CACI International [CACI] on Wednesday posted a double-digit decline in net income due to lower sales, higher interest expense, severance expense and costs associated with a recent acquisition, although the company said its third quarter results were in line with expectations and its outlook for the rest of the fiscal year is intact.

Net income fell nearly 20 percent to $30.8 million, $1.19 earnings per share (EPS), from $38.4 million ($1.62 EPS) a year ago, missing analysts’ expectations by three cents. Operating margins slipped 90 basis points to 6.7 percent.

CACI President and CEO Ken Asbury
CACI President and CEO Ken Asbury

Award delays, lower run rates on professional services contracts, and less volume for war-related work in Afghanistan led to a decline in sales to $900.4 million, off less than a percent from $906.2 million a year ago.

While the amortization of intangibles associated with CACI’s acquisition last year of the intelligence, cyber and C4ISR solutions provider Six3 Systems trimmed the company’s earnings, Six3 still generated $3 million of net income and $104.7 million in sales, mitigating what otherwise would have been bigger drops in the company’s top and bottom lines. CACI’s organic sales in the quarter were down 12 percent.

Even though there is more budget clarity through the end of the government’s fiscal year 2015 as a result of the congressional budget deal earlier this year that also removed the near-term threat of sequestration, CACI said customer award activity is still sluggish.

“We don’t see a big change in front of us,” Ken Asbury, CACI’s president and CEO, said on Thursday’s earnings call. He added that current budget pressures, including the potential return of sequestration in FY ‘16 coupled with “global flashpoints compound the burden of our customers.”

Bookings in the quarter were below sales at $794 million but up over 20 percent from a year ago while free cash flow was a healthy $97 million. Company officials said that 25 percent of the orders represented new business with over half of that taken from incumbents.

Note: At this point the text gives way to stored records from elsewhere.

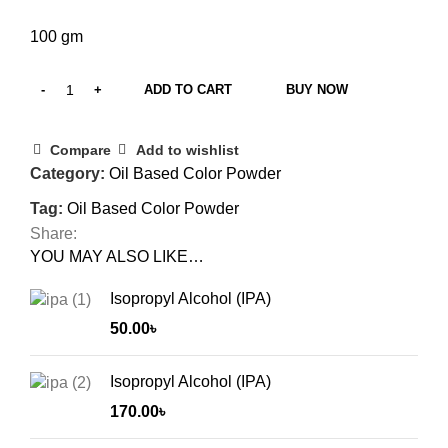
100 gm
ADD TO CART
BUY NOW
Compare
Add to wishlist
Category:
Oil Based Color Powder
Tag:
Oil Based Color Powder
Share:
YOU MAY ALSO LIKE…
Isopropyl Alcohol (IPA)
50.00
৳
Isopropyl Alcohol (IPA)
170.00
৳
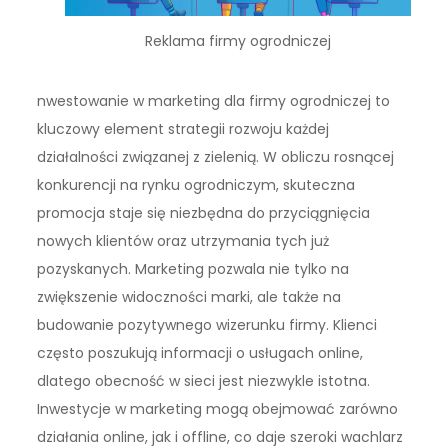
Reklama firmy ogrodniczej
nwestowanie w marketing dla firmy ogrodniczej to
kluczowy element strategii rozwoju każdej
działalności związanej z zielenią. W obliczu rosnącej
konkurencji na rynku ogrodniczym, skuteczna
promocja staje się niezbędna do przyciągnięcia
nowych klientów oraz utrzymania tych już
pozyskanych. Marketing pozwala nie tylko na
zwiększenie widoczności marki, ale także na
budowanie pozytywnego wizerunku firmy. Klienci
często poszukują informacji o usługach online,
dlatego obecność w sieci jest niezwykle istotna.
Inwestycje w marketing mogą obejmować zarówno
działania online, jak i offline, co daje szeroki wachlarz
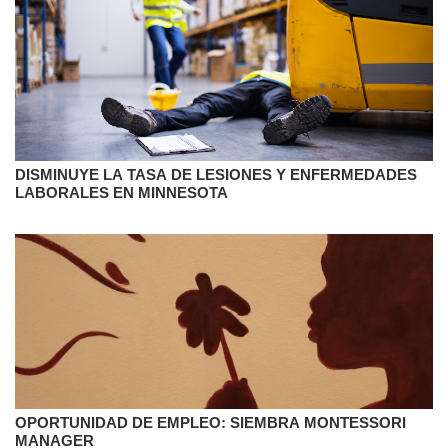
DISMINUYE LA TASA DE LESIONES Y ENFERMEDADES
LABORALES EN MINNESOTA
OPORTUNIDAD DE EMPLEO: SIEMBRA MONTESSORI
MANAGER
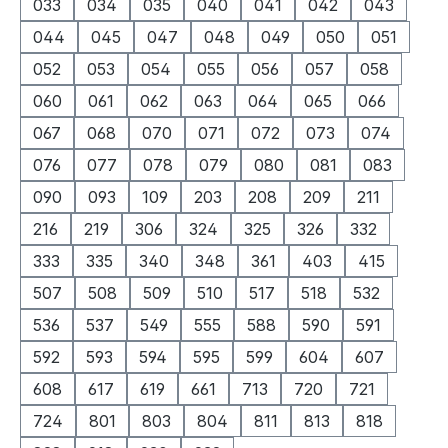
033
034
035
040
041
042
043
044
045
047
048
049
050
051
052
053
054
055
056
057
058
060
061
062
063
064
065
066
067
068
070
071
072
073
074
076
077
078
079
080
081
083
090
093
109
203
208
209
211
216
219
306
324
325
326
332
333
335
340
348
361
403
415
507
508
509
510
517
518
532
536
537
549
555
588
590
591
592
593
594
595
599
604
607
608
617
619
661
713
720
721
724
801
803
804
811
813
818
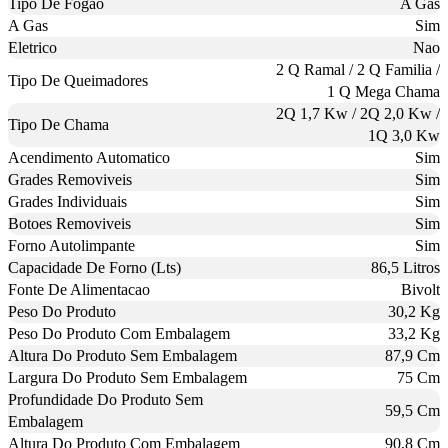
Tipo De Fogao
A Gas
A Gas
Sim
Eletrico
Nao
2 Q Ramal / 2 Q Familia /
Tipo De Queimadores
1 Q Mega Chama
2Q 1,7 Kw / 2Q 2,0 Kw /
Tipo De Chama
1Q 3,0 Kw
Acendimento Automatico
Sim
Grades Removiveis
Sim
Grades Individuais
Sim
Botoes Removiveis
Sim
Forno Autolimpante
Sim
Capacidade De Forno (Lts)
86,5 Litros
Fonte De Alimentacao
Bivolt
Peso Do Produto
30,2 Kg
Peso Do Produto Com Embalagem
33,2 Kg
Altura Do Produto Sem Embalagem
87,9 Cm
Largura Do Produto Sem Embalagem
75 Cm
Profundidade Do Produto Sem
59,5 Cm
Embalagem
Altura Do Produto Com Embalagem
90,8 Cm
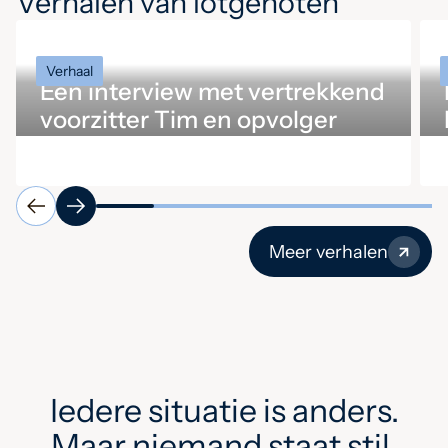
Verhalen van lotgenoten
Verhaal
Een interview met vertrekkend
voorzitter Tim en opvolger
Ingrid
Meer verhalen
Iedere situatie is anders.
Maar niemand staat stil.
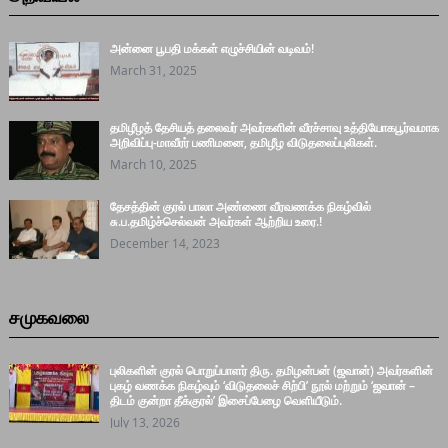
அன்னை பூபதி மக்கள் எழுச்சியின் வடிவம்!
March 31, 2025
தமிழீழத் தேசியத் தலைவர் அவர்களின் வீரச்சாவு உத்தியோகபூர்வமாக
அறிவிப்பு-மாவீரர் பணிமனை, தமிழீழ விடுதலைப்புலிகள்.
March 10, 2025
தேசத்தின் குரல் பாலா அண்ணை வீரவணக்க நிகழ்வில்
சு.ப.தமிழ்ச்செல்வன் அவர்கள் ஆற்றிய உரை.!
December 14, 2023
சமுகவலை
புலிகளின் குரல் பொறுப்பாளர் திரு. தமிழன்பன் (ஜவான்) அவர்களின்
புகழ் வணக்க நிகழ்வும் ‘விடுதலைச் சிற்பி’ நூல் மற்றும் ‘ஜவான் –
திடம் குன்றா தீக்குரல்’ இசைப்பேழை வெளியீடும்.
July 13, 2026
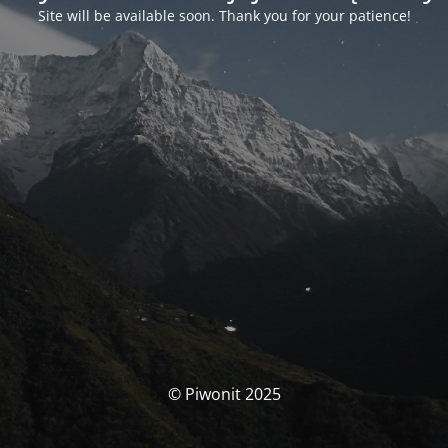
Site will be available soon. Thank you for your patience!
© Piwonit 2025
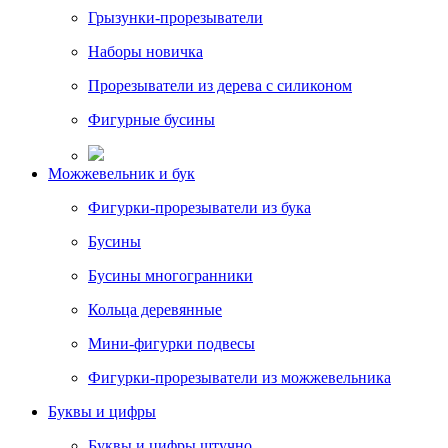
Грызунки-прорезыватели
Наборы новичка
Прорезыватели из дерева с силиконом
Фигурные бусины
Можжевельник и бук
Фигурки-прорезыватели из бука
Бусины
Бусины многогранники
Кольца деревянные
Мини-фигурки подвесы
Фигурки-прорезыватели из можжевельника
Буквы и цифры
Буквы и цифры штучно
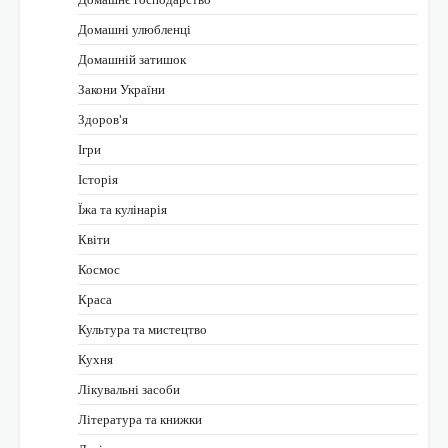
Домашні улюбленці
Домашній затишок
Закони України
Здоров'я
Ігри
Історія
Їжа та кулінарія
Квіти
Космос
Краса
Культура та мистецтво
Кухня
Лікувальні засоби
Література та книжки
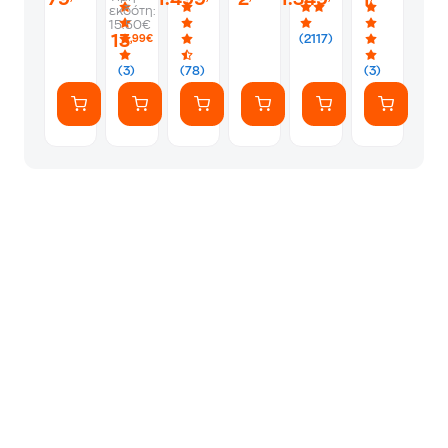
εκδότη:
-
-
Album
Silver
1
15.50€
PS5
Silver
Φακελάκι
13
(2117)
,99€
(7
Αυτοκόλλητ
(3)
(78)
(3)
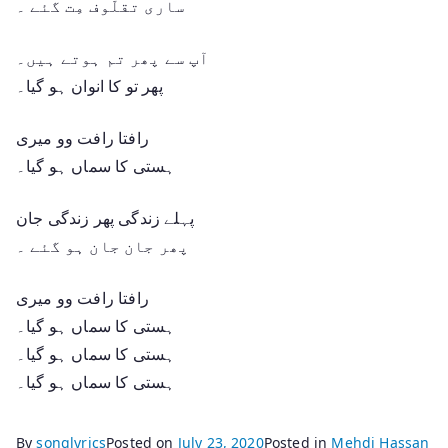
ساری تقلّوف مِت گئے ۔
آپ سے پھر تم ہوتے ہیں۔
پھر تو کا انوان ہو گیا۔
رافتا رافت وو میری
ہستی کا سماں ہو گیا۔
پہلے زندگی پھر زندگی جان
پھر جان جان ہو گئے ۔
رافتا رافت وو میری
ہستی کا سماں ہو گیا۔
ہستی کا سماں ہو گیا۔
ہستی کا سماں ہو گیا۔
By
songlyrics
Posted on
July 23, 2020
Posted in
Mehdi Hassan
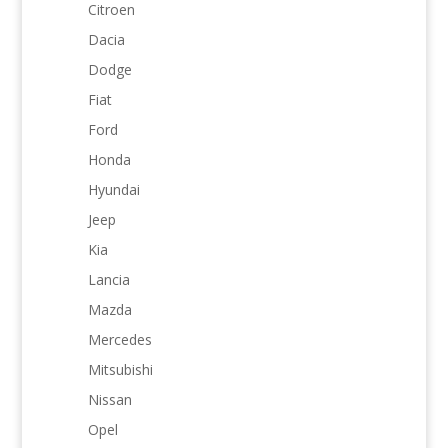
Citroen
Dacia
Dodge
Fiat
Ford
Honda
Hyundai
Jeep
Kia
Lancia
Mazda
Mercedes
Mitsubishi
Nissan
Opel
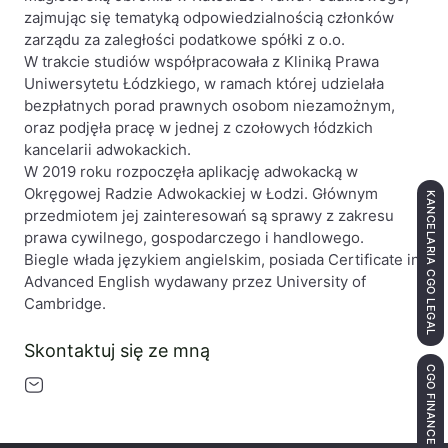
zajmując się tematyką odpowiedzialnością członków
zarządu za zaległości podatkowe spółki z o.o.
W trakcie studiów współpracowała z Kliniką Prawa
Uniwersytetu Łódzkiego, w ramach której udzielała
bezpłatnych porad prawnych osobom niezamożnym,
oraz podjęła pracę w jednej z czołowych łódzkich
kancelarii adwokackich.
W 2019 roku rozpoczęła aplikację adwokacką w
Okręgowej Radzie Adwokackiej w Łodzi. Głównym
KANCELARIA CGO LEGAL
przedmiotem jej zainteresowań są sprawy z zakresu
prawa cywilnego, gospodarczego i handlowego.
Biegle włada językiem angielskim, posiada Certificate in
Advanced English wydawany przez University of
Cambridge.
Skontaktuj się ze mną
CGO FINANCE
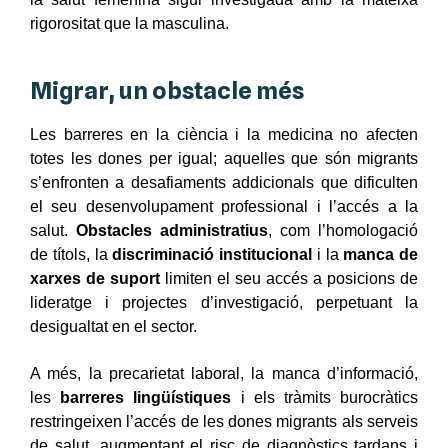
rigorositat que la masculina.
Migrar, un obstacle més
Les barreres en la ciència i la medicina no afecten
totes les dones per igual; aquelles que són migrants
s’enfronten a desafiaments addicionals que dificulten
el seu desenvolupament professional i l’accés a la
salut.
Obstacles administratius
, com l’homologació
de títols, la
discriminació institucional
i la
manca de
xarxes de suport
limiten el seu accés a posicions de
lideratge i projectes d’investigació, perpetuant la
desigualtat en el sector.
A més, la precarietat laboral, la manca d’informació,
les
barreres lingüístiques
i els tràmits burocràtics
restringeixen l’accés de les dones migrants als serveis
de salut, augmentant el risc de diagnòstics tardans i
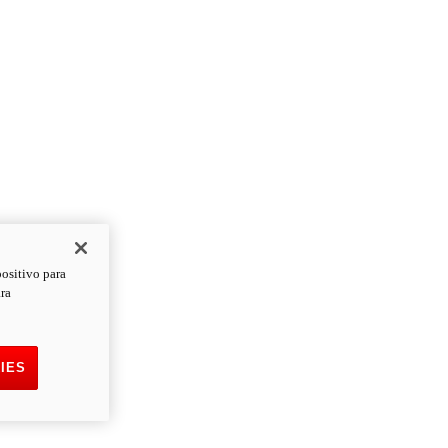
positivo para
ara
IES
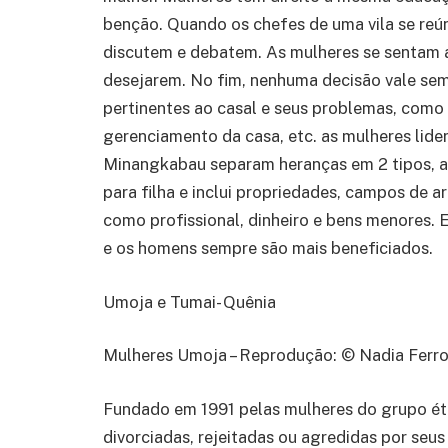
benção. Quando os chefes de uma vila se reún
discutem e debatem. As mulheres se sentam a
desejarem. No fim, nenhuma decisão vale sem
pertinentes ao casal e seus problemas, como
gerenciamento da casa, etc. as mulheres lider
Minangkabau separam heranças em 2 tipos, al
para filha e inclui propriedades, campos de a
como profissional, dinheiro e bens menores. 
e os homens sempre são mais beneficiados.
Umoja e Tumai- Quênia
Mulheres Umoja – Reprodução: © Nadia Ferr
Fundado em 1991 pelas mulheres do grupo ét
divorciadas, rejeitadas ou agredidas por seus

Total backlog at the end of the quarter stood at $7.3 billion, including $1.6 billion that was funded, compared to total backlog of $6.9 billion and funded backlog of $1.7 billion at the end of the company’s fiscal year 2013 last June.

CACI still expects sales for the year to be in the range of $3.5 billion to $3.6 billion and net income between $130 million ($5.12 EPS) and $140 million ($5.51).